Background: Robot-assisted repair of atrial septal defect (ASD) can be performed under either beating-heart or non-beating-heart conditions. However, the risk of cerebral air embolism (i.e., stroke) is a concern in the beating-heart approach. This study aimed to compare the outcomes of beating- and non-beating-heart approaches in robot-assisted ASD repair. Methods: From 2010 to 2019, a total of 45 patients (mean age, 43.4±14.6 years; range, 19-79 years) underwent ASD repair using the da Vinci robotic surgical system. Twenty-seven of these cases were performed on a beating heart (beating-heart group, n=27) and the other cases were performed on an arrested or fibrillating heart (non-beating-heart group, n=18). Cardiopulmonary bypass (CPB) was achieved via cannulation of the femoral vessels and the right internal jugular vein in all patients. Results: Complete ASD closure was verified using intraoperative transesophageal echocardiography in all patients. Conversion to open surgery was not performed in any cases, and there were no major complications. All patients recovered from anesthesia without any immediate postoperative neurologic symptoms.
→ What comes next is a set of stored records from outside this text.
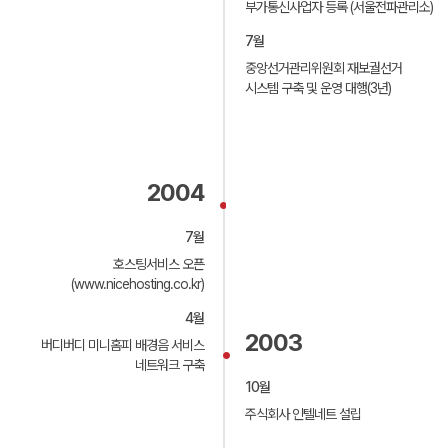
있습니다.
부가통신사업자 등록 (서울전파관리소)
ㆍ개인정보 침해신고센터
7월
제 6조 (서비스의 종류 및 변경)
(http://www.cyberprivacy.or.kr, 전화 1336)
①회사는 서비스 종류, 서비스 내용, 가격 및 기타 서비스
중앙선거관리위원회 재보궐선거
ㆍ개인정보 분쟁조정위원회 (http://www.kopico.or.kr,
관련 사항을 회사의 홈페이지를 통하여 게시하며, 고객은
전화 1336)
시스템 구축 및 운영 대행(3년)
게시된 내용을 기준으로 서비스 이용신청을 해야 합니다.
ㆍ정보보호마크 인증위원회
②또한 회사는 서비스 종류의 신설 또는 기타 변경 사항에
(http://www.privacymark.or.kr, 전화 02-580-0533)
대해서도 홈페이지를 통하여 게시하며, 이미 서비스 이용
ㆍ대검찰청 인터넷범죄수사센터
중인 고객에 대한 서비스의 변경사항은 홈페이지에
(http://www.spo.go.kr, 전화 02-3480-3600)
게시하거나 고객의 전자우편 주소를 통해서 통보하며, 게시
ㆍ경찰청 사이버테러대응센터 (http://www.ctrc.go.kr,
또는 통보 후 7일 이내에 이의를 제기하지 않으면 고객이
전화 02-392-0330)
2004
변경사항에 대해서 동의한 것으로 간주합니다.
ㆍ경찰청 (http://www.police.go.kr)
시행일자 : 2015년 7월 2일
7월
제7조 (약관 동의 및 이용신청)
호스팅서비스 오픈
①약관 동의 절차 이후 회사가 정한 양식에 기입하는 것을
(www.nicehosting.co.kr)
완료하면 서비스 이용 신청이 완료되며, 회사는 계약의
중요도나 업무상 필요한 경우 별도의 서면 신청 서류
4월
작성과 계약에 관련한 증빙 서류 사본 제출-사업자등록증
2003
사본 혹은 개인의 경우 주민등록증 사본 등-을 요구할 수
버디버디 미니홈피 배경음 서비스
있습니다.
네트워크 구축
②고객은 이용신청 시 실명, 실제정보를 입력하여야 하며,
이를 위반한 고객은 서비스 해지 시 고객 소유 장비의 IDC
10월
밖으로 반출이 불가능하게 되어 재산상의 손해를 입을 수
주식회사 인텔네트 설립
있으며, 법적인 보호를 받을 수 없고 서비스 이용에 제한을
받게 됩니다.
In a subgroup analysis of isolated ASD patch repair (beating-heart group: n=22 vs. non-beating-heart group: n=5), the operation time and CPB time were shorter in the beating-heart group (234±38 vs. 253±29 minutes, p=0.133 and 113±28 vs. 143±29 minutes, p=0.034, respectively). Conclusion: Robot-assisted ASD repair can be safely performed with the beating-heart approach. No additional risk in terms of cerebral embolism was found in the beating-heart group.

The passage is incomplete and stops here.